● Task statement
Transcribe the data underneath exactly. No images belong in your version.
-------------------------
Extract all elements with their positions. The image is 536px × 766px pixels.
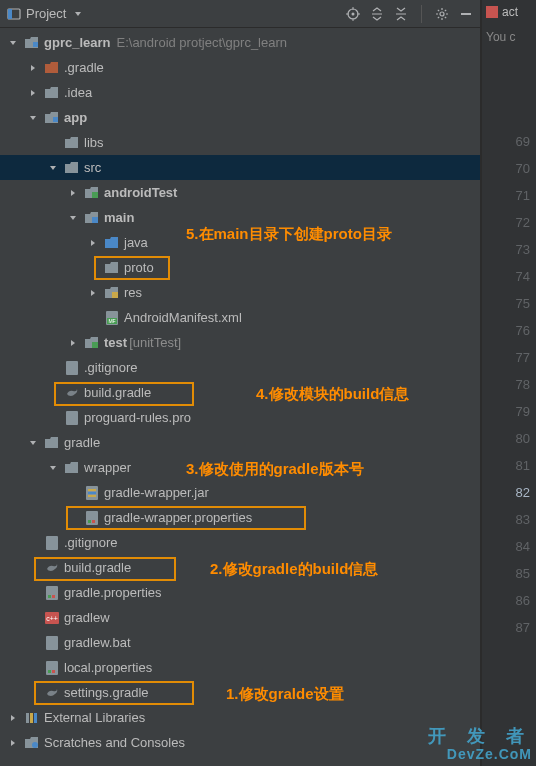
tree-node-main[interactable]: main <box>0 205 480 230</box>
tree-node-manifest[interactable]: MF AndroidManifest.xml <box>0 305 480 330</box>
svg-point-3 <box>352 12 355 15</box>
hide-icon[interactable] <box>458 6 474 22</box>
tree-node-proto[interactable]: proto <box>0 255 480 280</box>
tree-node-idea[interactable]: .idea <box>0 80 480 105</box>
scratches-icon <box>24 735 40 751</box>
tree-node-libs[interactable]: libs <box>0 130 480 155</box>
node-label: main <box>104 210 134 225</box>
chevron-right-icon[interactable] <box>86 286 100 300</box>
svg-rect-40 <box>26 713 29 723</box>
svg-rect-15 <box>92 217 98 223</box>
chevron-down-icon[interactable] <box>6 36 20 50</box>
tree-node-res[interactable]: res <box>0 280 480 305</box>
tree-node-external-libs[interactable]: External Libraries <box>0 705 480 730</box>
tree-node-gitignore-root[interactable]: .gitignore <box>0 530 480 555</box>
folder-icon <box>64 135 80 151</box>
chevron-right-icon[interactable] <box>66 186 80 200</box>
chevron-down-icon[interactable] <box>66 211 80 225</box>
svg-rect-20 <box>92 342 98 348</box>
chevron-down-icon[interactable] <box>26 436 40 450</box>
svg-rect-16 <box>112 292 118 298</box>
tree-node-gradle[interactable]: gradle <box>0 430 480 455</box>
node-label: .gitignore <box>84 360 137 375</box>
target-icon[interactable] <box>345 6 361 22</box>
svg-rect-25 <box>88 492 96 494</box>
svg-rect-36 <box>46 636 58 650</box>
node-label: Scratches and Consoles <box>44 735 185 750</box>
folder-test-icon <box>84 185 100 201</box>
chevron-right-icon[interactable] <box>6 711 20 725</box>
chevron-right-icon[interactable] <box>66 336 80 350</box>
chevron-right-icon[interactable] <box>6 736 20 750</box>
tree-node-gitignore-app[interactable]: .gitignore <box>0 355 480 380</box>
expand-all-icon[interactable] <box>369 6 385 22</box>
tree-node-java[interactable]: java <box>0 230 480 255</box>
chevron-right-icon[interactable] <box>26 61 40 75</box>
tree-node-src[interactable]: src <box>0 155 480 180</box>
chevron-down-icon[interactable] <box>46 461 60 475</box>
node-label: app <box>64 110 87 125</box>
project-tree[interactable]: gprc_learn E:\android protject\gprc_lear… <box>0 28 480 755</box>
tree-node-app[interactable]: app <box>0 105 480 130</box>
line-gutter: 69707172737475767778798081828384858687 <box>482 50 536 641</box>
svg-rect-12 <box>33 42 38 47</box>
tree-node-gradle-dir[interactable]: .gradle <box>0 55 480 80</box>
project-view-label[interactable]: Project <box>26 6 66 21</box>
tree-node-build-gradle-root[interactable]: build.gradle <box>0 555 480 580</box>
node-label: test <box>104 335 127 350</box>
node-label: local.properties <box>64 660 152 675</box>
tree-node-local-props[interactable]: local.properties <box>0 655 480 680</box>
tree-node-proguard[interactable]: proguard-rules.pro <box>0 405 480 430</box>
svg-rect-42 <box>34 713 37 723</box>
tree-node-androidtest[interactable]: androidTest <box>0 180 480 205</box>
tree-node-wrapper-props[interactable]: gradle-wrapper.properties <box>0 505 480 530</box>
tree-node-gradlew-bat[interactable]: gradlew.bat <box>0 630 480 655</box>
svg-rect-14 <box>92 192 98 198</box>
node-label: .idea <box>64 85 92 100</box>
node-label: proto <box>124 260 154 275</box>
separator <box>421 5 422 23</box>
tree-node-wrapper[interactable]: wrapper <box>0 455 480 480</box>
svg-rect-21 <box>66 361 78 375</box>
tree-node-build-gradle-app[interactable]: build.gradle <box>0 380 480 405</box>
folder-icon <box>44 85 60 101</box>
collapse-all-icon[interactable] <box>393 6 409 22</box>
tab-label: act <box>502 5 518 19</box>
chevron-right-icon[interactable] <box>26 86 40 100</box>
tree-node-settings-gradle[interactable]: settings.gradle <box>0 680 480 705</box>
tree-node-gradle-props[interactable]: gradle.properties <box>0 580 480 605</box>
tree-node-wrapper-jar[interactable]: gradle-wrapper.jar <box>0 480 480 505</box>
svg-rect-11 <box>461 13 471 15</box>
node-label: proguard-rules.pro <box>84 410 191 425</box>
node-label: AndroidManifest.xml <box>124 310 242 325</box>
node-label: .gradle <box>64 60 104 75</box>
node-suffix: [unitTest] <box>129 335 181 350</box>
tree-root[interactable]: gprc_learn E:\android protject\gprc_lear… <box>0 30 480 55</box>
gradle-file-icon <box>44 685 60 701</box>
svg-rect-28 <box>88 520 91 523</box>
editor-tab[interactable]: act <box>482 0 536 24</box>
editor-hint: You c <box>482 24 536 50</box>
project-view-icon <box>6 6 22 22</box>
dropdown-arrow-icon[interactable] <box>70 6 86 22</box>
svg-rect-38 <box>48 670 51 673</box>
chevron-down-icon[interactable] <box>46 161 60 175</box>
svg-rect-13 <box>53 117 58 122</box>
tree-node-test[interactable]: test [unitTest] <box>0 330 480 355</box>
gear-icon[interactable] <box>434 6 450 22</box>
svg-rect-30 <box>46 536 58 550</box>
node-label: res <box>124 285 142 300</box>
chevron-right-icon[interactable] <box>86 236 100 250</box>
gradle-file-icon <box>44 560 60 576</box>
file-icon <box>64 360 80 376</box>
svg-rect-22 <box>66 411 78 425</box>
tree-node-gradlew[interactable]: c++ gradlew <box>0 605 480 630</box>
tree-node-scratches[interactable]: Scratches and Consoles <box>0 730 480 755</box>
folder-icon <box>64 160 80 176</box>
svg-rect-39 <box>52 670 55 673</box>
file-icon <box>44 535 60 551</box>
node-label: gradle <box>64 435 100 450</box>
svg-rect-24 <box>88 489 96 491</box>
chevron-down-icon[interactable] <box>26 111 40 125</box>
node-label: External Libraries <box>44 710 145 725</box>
-------------------------
● Response to this task
Extract all elements with their positions. The image is 536px × 766px pixels.
tree-node-main[interactable]: main <box>0 205 480 230</box>
tree-node-manifest[interactable]: MF AndroidManifest.xml <box>0 305 480 330</box>
svg-point-3 <box>352 12 355 15</box>
hide-icon[interactable] <box>458 6 474 22</box>
tree-node-proto[interactable]: proto <box>0 255 480 280</box>
tree-node-idea[interactable]: .idea <box>0 80 480 105</box>
scratches-icon <box>24 735 40 751</box>
tree-node-libs[interactable]: libs <box>0 130 480 155</box>
node-label: main <box>104 210 134 225</box>
chevron-right-icon[interactable] <box>86 286 100 300</box>
svg-rect-40 <box>26 713 29 723</box>
svg-rect-15 <box>92 217 98 223</box>
chevron-down-icon[interactable] <box>6 36 20 50</box>
tree-node-res[interactable]: res <box>0 280 480 305</box>
tree-node-external-libs[interactable]: External Libraries <box>0 705 480 730</box>
tree-node-gitignore-root[interactable]: .gitignore <box>0 530 480 555</box>
folder-icon <box>64 135 80 151</box>
chevron-right-icon[interactable] <box>66 186 80 200</box>
chevron-down-icon[interactable] <box>66 211 80 225</box>
svg-rect-20 <box>92 342 98 348</box>
chevron-down-icon[interactable] <box>26 436 40 450</box>
svg-rect-16 <box>112 292 118 298</box>
tree-node-gradle[interactable]: gradle <box>0 430 480 455</box>
node-label: .gitignore <box>84 360 137 375</box>
target-icon[interactable] <box>345 6 361 22</box>
svg-rect-25 <box>88 492 96 494</box>
svg-rect-36 <box>46 636 58 650</box>
node-label: Scratches and Consoles <box>44 735 185 750</box>
folder-test-icon <box>84 185 100 201</box>
chevron-right-icon[interactable] <box>6 711 20 725</box>
chevron-right-icon[interactable] <box>66 336 80 350</box>
chevron-right-icon[interactable] <box>6 736 20 750</box>
tree-node-gitignore-app[interactable]: .gitignore <box>0 355 480 380</box>
expand-all-icon[interactable] <box>369 6 385 22</box>
tree-node-java[interactable]: java <box>0 230 480 255</box>
chevron-right-icon[interactable] <box>26 61 40 75</box>
tree-node-src[interactable]: src <box>0 155 480 180</box>
chevron-down-icon[interactable] <box>46 461 60 475</box>
node-label: app <box>64 110 87 125</box>
project-tree[interactable]: gprc_learn E:\android protject\gprc_lear… <box>0 28 480 755</box>
tree-node-app[interactable]: app <box>0 105 480 130</box>
line-gutter: 69707172737475767778798081828384858687 <box>482 50 536 641</box>
svg-rect-12 <box>33 42 38 47</box>
tree-node-gradle-dir[interactable]: .gradle <box>0 55 480 80</box>
project-view-label[interactable]: Project <box>26 6 66 21</box>
tree-node-build-gradle-root[interactable]: build.gradle <box>0 555 480 580</box>
node-label: test <box>104 335 127 350</box>
node-label: local.properties <box>64 660 152 675</box>
tree-node-local-props[interactable]: local.properties <box>0 655 480 680</box>
tree-node-proguard[interactable]: proguard-rules.pro <box>0 405 480 430</box>
svg-rect-42 <box>34 713 37 723</box>
tree-node-androidtest[interactable]: androidTest <box>0 180 480 205</box>
tree-node-wrapper-props[interactable]: gradle-wrapper.properties <box>0 505 480 530</box>
tree-node-gradlew-bat[interactable]: gradlew.bat <box>0 630 480 655</box>
svg-rect-14 <box>92 192 98 198</box>
node-label: .idea <box>64 85 92 100</box>
node-label: proto <box>124 260 154 275</box>
separator <box>421 5 422 23</box>
tree-node-wrapper[interactable]: wrapper <box>0 455 480 480</box>
svg-rect-21 <box>66 361 78 375</box>
tree-node-build-gradle-app[interactable]: build.gradle <box>0 380 480 405</box>
folder-icon <box>44 85 60 101</box>
collapse-all-icon[interactable] <box>393 6 409 22</box>
tab-label: act <box>502 5 518 19</box>
chevron-right-icon[interactable] <box>26 86 40 100</box>
tree-node-settings-gradle[interactable]: settings.gradle <box>0 680 480 705</box>
tree-node-gradle-props[interactable]: gradle.properties <box>0 580 480 605</box>
tree-node-wrapper-jar[interactable]: gradle-wrapper.jar <box>0 480 480 505</box>
svg-rect-11 <box>461 13 471 15</box>
node-label: proguard-rules.pro <box>84 410 191 425</box>
node-label: AndroidManifest.xml <box>124 310 242 325</box>
node-label: .gradle <box>64 60 104 75</box>
node-suffix: [unitTest] <box>129 335 181 350</box>
tree-root[interactable]: gprc_learn E:\android protject\gprc_lear… <box>0 30 480 55</box>
gradle-file-icon <box>44 685 60 701</box>
svg-rect-28 <box>88 520 91 523</box>
editor-tab[interactable]: act <box>482 0 536 24</box>
editor-hint: You c <box>482 24 536 50</box>
project-view-icon <box>6 6 22 22</box>
dropdown-arrow-icon[interactable] <box>70 6 86 22</box>
svg-rect-38 <box>48 670 51 673</box>
chevron-down-icon[interactable] <box>46 161 60 175</box>
svg-rect-13 <box>53 117 58 122</box>
tree-node-test[interactable]: test [unitTest] <box>0 330 480 355</box>
gear-icon[interactable] <box>434 6 450 22</box>
svg-rect-30 <box>46 536 58 550</box>
node-label: res <box>124 285 142 300</box>
chevron-right-icon[interactable] <box>86 236 100 250</box>
gradle-file-icon <box>44 560 60 576</box>
file-icon <box>64 360 80 376</box>
svg-rect-22 <box>66 411 78 425</box>
tree-node-gradlew[interactable]: c++ gradlew <box>0 605 480 630</box>
tree-node-scratches[interactable]: Scratches and Consoles <box>0 730 480 755</box>
folder-icon <box>64 160 80 176</box>
svg-rect-39 <box>52 670 55 673</box>
file-icon <box>44 535 60 551</box>
node-label: gradle <box>64 435 100 450</box>
svg-rect-24 <box>88 489 96 491</box>
chevron-down-icon[interactable] <box>26 111 40 125</box>
node-label: External Libraries <box>44 710 145 725</box>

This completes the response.